Within a few years time, the label enjoys such success as it attracts a sophisticated international clientele, who seek out the equestrian-inspired collection of bags, trunks, gloves, shoes and belts. The horsebit and stirrup motifs were born of this world and become enduring symbols of the fashion house, and of an increasingly innovative design aesthetic.
Faced with a shortage of standard materials during the difficult years of Fascist dictatorship in Italy, Gucci establishes itself as an enterprise synonymous with exceptional creativity and resourcefulness. The “Bamboo Bag” is introduced, becoming one of the first of Gucci’s many iconic products. A favorite of royalty and celebrity alike, the bag is still available today.
During the 1950s, the trademark green-red-green web, which is derived from the saddle girth, becomes a great success and remains one of the most familiar identifiers of the brand. With stores opening in Milan and New York, Gucci starts to build a global presence as a symbol of modern luxury. Guccio Gucci dies in 1953. His sons Aldo, Vasco, Ugo and Rodolfo take over the business.
Gucci introduces products that are cherished by the most iconic figures of the time and become renown for timeless design. Jackie Kennedy carries the Gucci shoulder bag, which is known today as the ‘Jackie O’. Liz Taylor, Peter Sellers and Samuel Beckett wear the unstructured, unisex ‘Hobo Bag.’ The classic moccasin with horsebit hardware becomes part of the permanent collection at the Costume Institute, Metropolitan Museum of Art in New York. The Flora silk print scarf is created for Grace Kelly.
Gucci continues its expansion abroad with stores opening in London, Palm Beach, Paris and Beverly Hills.
In the mid 60s, Gucci adopts the legendary interlocking double ‘G’ logo.
Gucci continues its global expansion, true to the original aspirations of Aldo, now targeting the Far East. Stores open in Tokyo and Hong Kong. The company increases and diversifies production, carrying out significant research on new more luxurious materials and innovative approaches to design never tabling the legendary quality and craftsmanship synonymous with the brand. The great classics are revamped in new shapes and colors, and new product categories are introduced.
In 1982, Gucci becomes a public limited company, and leadership is passed to Rodolfo’s son, Maurizio Gucci, who holds 50 percent of the shares.

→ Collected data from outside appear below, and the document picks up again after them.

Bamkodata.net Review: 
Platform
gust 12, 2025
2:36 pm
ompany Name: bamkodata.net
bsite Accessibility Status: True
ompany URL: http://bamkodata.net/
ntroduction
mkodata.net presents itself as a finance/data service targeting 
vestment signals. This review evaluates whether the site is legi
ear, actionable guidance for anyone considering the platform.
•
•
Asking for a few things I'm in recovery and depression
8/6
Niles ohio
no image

In 1984, Domenico De Sole becomes president of Gucci America. Investcorp, a Bahrain-based investment company, purchases the remaining 50 percent belonging to Aldo Gucci and his descendants in the late 80s.
Gucci is relaunched to global renown through a groundbreaking mix of tradition and innovation. Tom Ford becomes creative director of Gucci in 1994 and infuses the luxury brand with a sense of daring and provocation that resonates with celebrity and accomplished elite. The stiletto, and silk cut-out jersey dresses with metallic hardware details become icons of Ford’s unique vision.

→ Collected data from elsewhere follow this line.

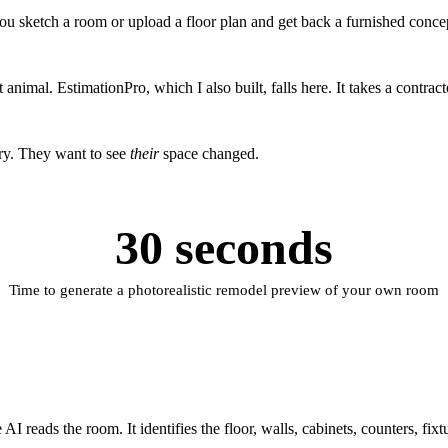
ou sketch a room or upload a floor plan and get back a furnished conc
 animal. EstimationPro, which I also built, falls here. It takes a contrac
ry. They want to see
their
space changed.
30 seconds
Time to generate a photorealistic remodel preview of your own room
 reads the room. It identifies the floor, walls, cabinets, counters, fix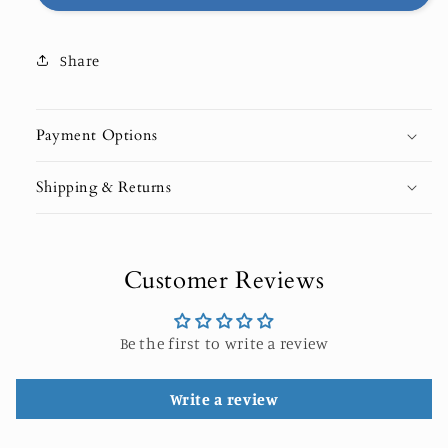
EDITION
EDITION
Share
Payment Options
Shipping & Returns
Customer Reviews
Be the first to write a review
Write a review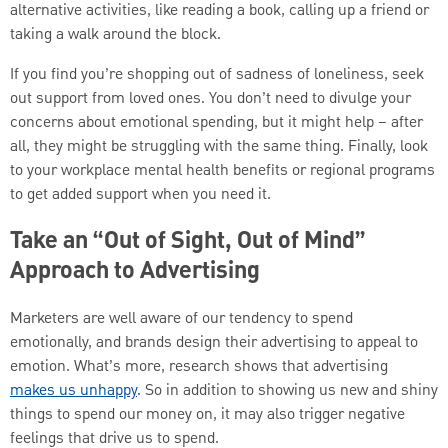
alternative activities, like reading a book, calling up a friend or
taking a walk around the block.
If you find you’re shopping out of sadness of loneliness, seek
out support from loved ones. You don’t need to divulge your
concerns about emotional spending, but it might help – after
all, they might be struggling with the same thing. Finally, look
to your workplace mental health benefits or regional programs
to get added support when you need it.
Take an “Out of Sight, Out of Mind”
Approach to Advertising
Marketers are well aware of our tendency to spend
emotionally, and brands design their advertising to appeal to
emotion. What’s more, research shows that advertising
makes us unhappy
.
So in addition to showing us new and shiny
things to spend our money on, it may also trigger negative
feelings that drive us to spend.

Domenico De Sole is appointed CEO in 1995, and Gucci makes the highly successful transformation to a fully public company. Gucci is named “European Company of the year 1998” by the European Business Press Federation for its economic and financial performance, strategic vision and management quality. In 1999, Gucci enters into a strategic alliance with Pinault-Printemps-Redoute and transforms itself from a single brand company into a multibrand group.
Gucci achieves astounding global success and is named the most desirable luxury brand in the world (Nielsen company, 2007). Frida Giannini, formerly Creative Director of accessories, is named sole Creative Director in 2006. Exploring Gucci’s rich heritage and its incomparable craftsmanship capabilities, Giannini creates a unique vision for Gucci that fuses past and present; history and modernity. Key house icons are reinvented in a fresh new guise, including Flora, La Pelle Guccissima, the New Jackie, and the New Bamboo. The company’s partnership with UNICEF, first started in 2005, gains traction each year, becoming a major corporate initiative that dovetails seamlessly with the Italian brand’s global reach. In 2009, Patrizio di Marco replaces Mark Lee as CEO of Gucci. Under his direction the storied Italian brand’s exclusive heritage and long-lasting values are emphasized in conjunction with its high fashion and aspirational style.